Business creation is the process of developing a new enterprise. Entrepreneurs start businesses to provide goods and services to consumers and businesses, or to exploit opportunities for profits. Business owners are often required to invest substantial amounts of money and effort to make their ideas successful. In addition, entrepreneurs must meet regulatory requirements in order to operate their companies. Many entrepreneurs seek out investors or venture capitalists to help finance their ideas. These investors will often receive equity in the company in exchange for financing.
Entrepreneurs create jobs and generate wealth for society. They also bring innovation, enabling existing companies to expand into new markets and develop technologies that improve productivity. According to economist Joseph Schumpeter, entrepreneurship results in the development of new industries and in combinations of previously existing inputs (for example, the combination of a steam engine with current wagon-making technologies).

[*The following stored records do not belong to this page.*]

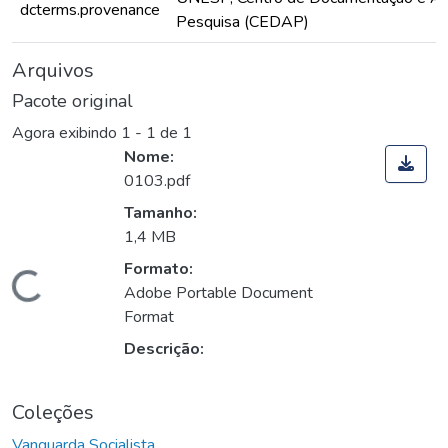
dcterms.provenance
Pesquisa (CEDAP)
Arquivos
Pacote original
Agora exibindo
1 - 1 de 1
Nome:
0103.pdf
Tamanho:
1,4 MB
Formato:
Carregando...
Adobe Portable Document
Format
Descrição:
Coleções
Vanguarda Socialista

The business creation process involves significant financial costs. Only about two-fifths of all business startups reach profitability. Therefore, policies designed to facilitate business creation will need to balance these costs with the social benefits of fostering more firm formations.
Some observers believe that economic downturns are good times for new businesses to be created because competition is low and inputs such as labor and supplies are cheaper. However, research shows that business applications have risen during the pandemic—and continue to rise—even though the number of likely employers has fallen since mid-2009. Whether the surge in business applications represents a shift in long-term trends or merely a temporary blip, policymakers must continue to work with bipartisan support on efforts to encourage strong rates of business creation.